**What the task asks**
Could the listing below be reproduced exactly, minus its pictures?
---*---
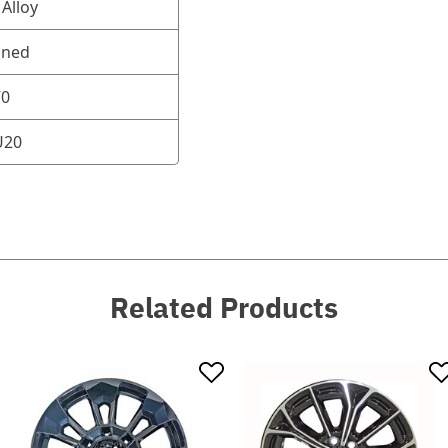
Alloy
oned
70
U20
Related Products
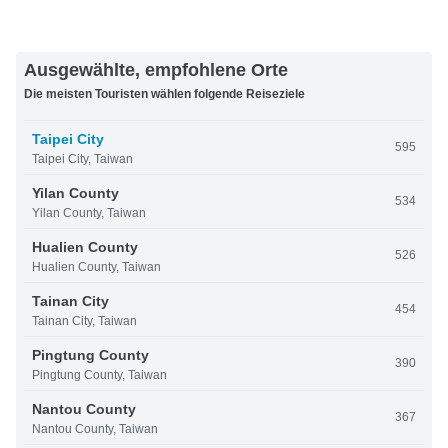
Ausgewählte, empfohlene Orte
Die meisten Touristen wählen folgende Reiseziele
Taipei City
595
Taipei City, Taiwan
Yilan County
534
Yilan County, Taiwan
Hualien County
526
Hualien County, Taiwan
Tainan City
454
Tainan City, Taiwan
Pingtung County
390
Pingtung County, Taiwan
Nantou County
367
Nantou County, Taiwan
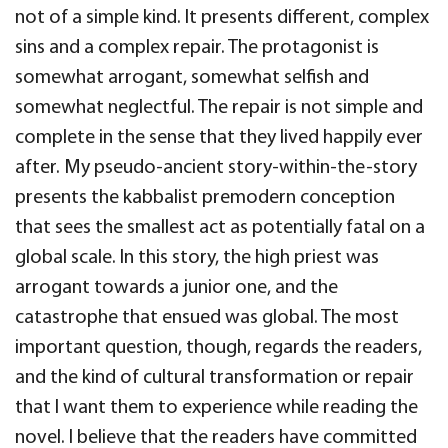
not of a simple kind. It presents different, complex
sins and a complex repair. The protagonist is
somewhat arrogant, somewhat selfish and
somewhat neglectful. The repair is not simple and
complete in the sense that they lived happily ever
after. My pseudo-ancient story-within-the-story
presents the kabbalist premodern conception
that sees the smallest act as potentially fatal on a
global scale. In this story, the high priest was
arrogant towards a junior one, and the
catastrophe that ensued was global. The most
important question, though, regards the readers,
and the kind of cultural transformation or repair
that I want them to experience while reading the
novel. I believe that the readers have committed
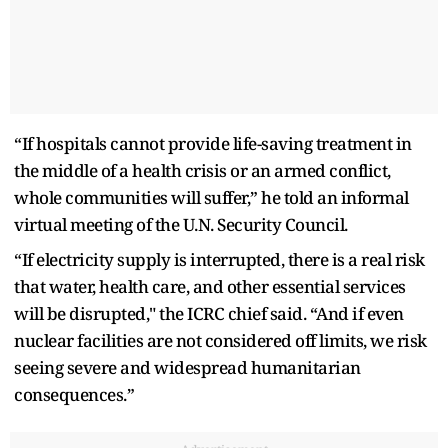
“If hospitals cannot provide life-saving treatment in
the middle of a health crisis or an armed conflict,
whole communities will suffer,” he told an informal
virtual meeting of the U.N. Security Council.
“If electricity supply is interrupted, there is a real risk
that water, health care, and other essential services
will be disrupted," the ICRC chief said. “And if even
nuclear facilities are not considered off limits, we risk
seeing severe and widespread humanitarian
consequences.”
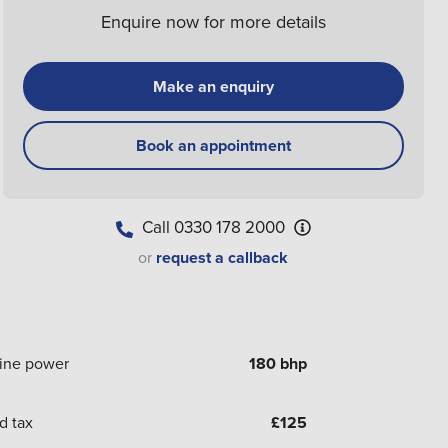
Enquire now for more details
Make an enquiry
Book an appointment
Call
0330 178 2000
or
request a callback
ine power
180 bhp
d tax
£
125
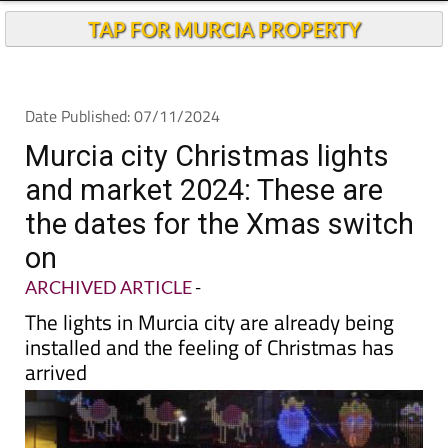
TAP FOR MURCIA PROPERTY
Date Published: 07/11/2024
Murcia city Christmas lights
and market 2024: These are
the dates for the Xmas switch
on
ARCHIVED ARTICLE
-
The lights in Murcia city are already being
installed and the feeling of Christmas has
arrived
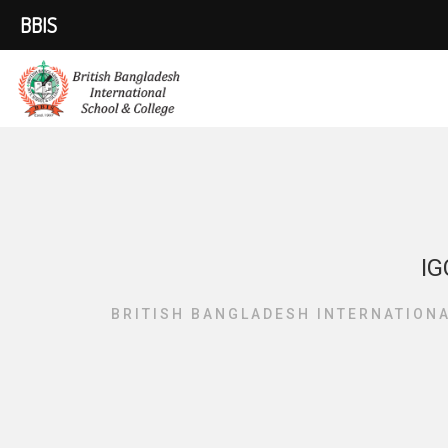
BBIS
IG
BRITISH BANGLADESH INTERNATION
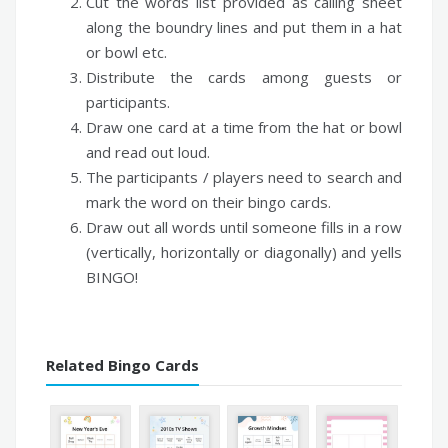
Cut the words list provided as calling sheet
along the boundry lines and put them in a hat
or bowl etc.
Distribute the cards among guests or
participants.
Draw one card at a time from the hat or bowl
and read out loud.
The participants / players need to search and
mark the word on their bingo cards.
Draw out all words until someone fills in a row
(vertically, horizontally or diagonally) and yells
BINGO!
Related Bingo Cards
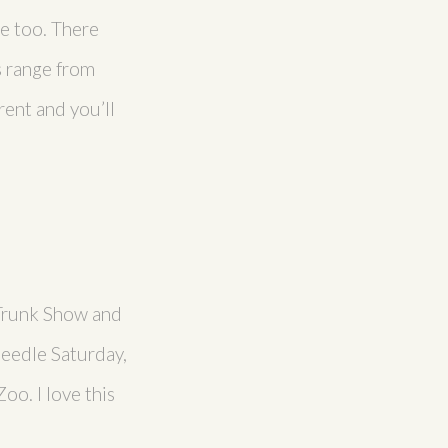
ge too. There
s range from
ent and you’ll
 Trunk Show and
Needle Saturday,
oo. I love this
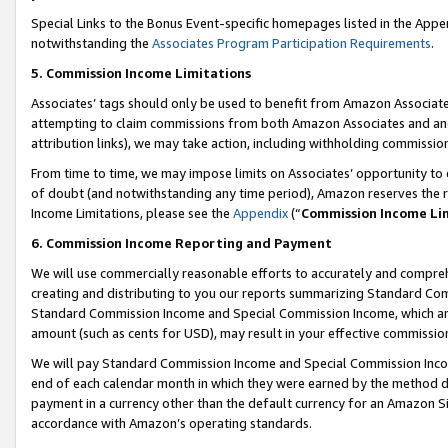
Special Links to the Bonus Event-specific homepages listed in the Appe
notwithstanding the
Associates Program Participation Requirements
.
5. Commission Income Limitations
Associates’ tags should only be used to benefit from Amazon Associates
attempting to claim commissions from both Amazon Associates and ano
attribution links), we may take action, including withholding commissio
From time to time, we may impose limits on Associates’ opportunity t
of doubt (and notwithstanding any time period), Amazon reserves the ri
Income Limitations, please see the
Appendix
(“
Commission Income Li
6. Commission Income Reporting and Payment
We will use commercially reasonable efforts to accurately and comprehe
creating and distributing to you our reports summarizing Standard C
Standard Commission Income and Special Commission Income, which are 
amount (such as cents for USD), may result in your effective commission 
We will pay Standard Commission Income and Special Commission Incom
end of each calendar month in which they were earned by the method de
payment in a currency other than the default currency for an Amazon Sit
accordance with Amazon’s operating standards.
---*---
**Completed task**
Alloy
oned
70
U20
Related Products
Ausgewählte, empfohlene Orte
Die meisten Touristen wählen folgende Reiseziele
Taipei City
595
Taipei City, Taiwan
Yilan County
534
Yilan County, Taiwan
Hualien County
526
Hualien County, Taiwan
Tainan City
454
Tainan City, Taiwan
Pingtung County
390
Pingtung County, Taiwan
Nantou County
367
Nantou County, Taiwan
not of a simple kind. It presents different, complex
sins and a complex repair. The protagonist is
somewhat arrogant, somewhat selfish and
somewhat neglectful. The repair is not simple and
complete in the sense that they lived happily ever
after. My pseudo-ancient story-within-the-story
presents the kabbalist premodern conception
that sees the smallest act as potentially fatal on a
global scale. In this story, the high priest was
arrogant towards a junior one, and the
catastrophe that ensued was global. The most
important question, though, regards the readers,
and the kind of cultural transformation or repair
that I want them to experience while reading the
novel. I believe that the readers have committed
“If hospitals cannot provide life-saving treatment in
the middle of a health crisis or an armed conflict,
whole communities will suffer,” he told an informal
virtual meeting of the U.N. Security Council.
“If electricity supply is interrupted, there is a real risk
that water, health care, and other essential services
will be disrupted," the ICRC chief said. “And if even
nuclear facilities are not considered off limits, we risk
seeing severe and widespread humanitarian
consequences.”
Enquire now for more details
Make an enquiry
Book an appointment
Call
0330 178 2000
or
request a callback
ine power
180 bhp
d tax
£
125
TAP FOR MURCIA PROPERTY
Date Published: 07/11/2024
Murcia city Christmas lights
and market 2024: These are
the dates for the Xmas switch
on
ARCHIVED ARTICLE
-
The lights in Murcia city are already being
installed and the feeling of Christmas has
arrived
BBIS
IG
BRITISH BANGLADESH INTERNATION
Cut the words list provided as calling sheet
along the boundry lines and put them in a hat
or bowl etc.
Distribute the cards among guests or
participants.
Draw one card at a time from the hat or bowl
and read out loud.
The participants / players need to search and
mark the word on their bingo cards.
Draw out all words until someone fills in a row
(vertically, horizontally or diagonally) and yells
BINGO!
Related Bingo Cards
ge too. There
s range from
ent and you’ll
 Trunk Show and
Needle Saturday,
oo. I love this
Special Links to the Bonus Event-specific homepages listed in the Appe
notwithstanding the
Associates Program Participation Requirements
.
5. Commission Income Limitations
Associates’ tags should only be used to benefit from Amazon Associates
attempting to claim commissions from both Amazon Associates and ano
attribution links), we may take action, including withholding commissio
From time to time, we may impose limits on Associates’ opportunity t
of doubt (and notwithstanding any time period), Amazon reserves the ri
Income Limitations, please see the
Appendix
(“
Commission Income Li
6. Commission Income Reporting and Payment
We will use commercially reasonable efforts to accurately and comprehe
creating and distributing to you our reports summarizing Standard C
Standard Commission Income and Special Commission Income, which are 
amount (such as cents for USD), may result in your effective commission 
We will pay Standard Commission Income and Special Commission Incom
end of each calendar month in which they were earned by the method de
payment in a currency other than the default currency for an Amazon Sit
accordance with Amazon’s operating standards.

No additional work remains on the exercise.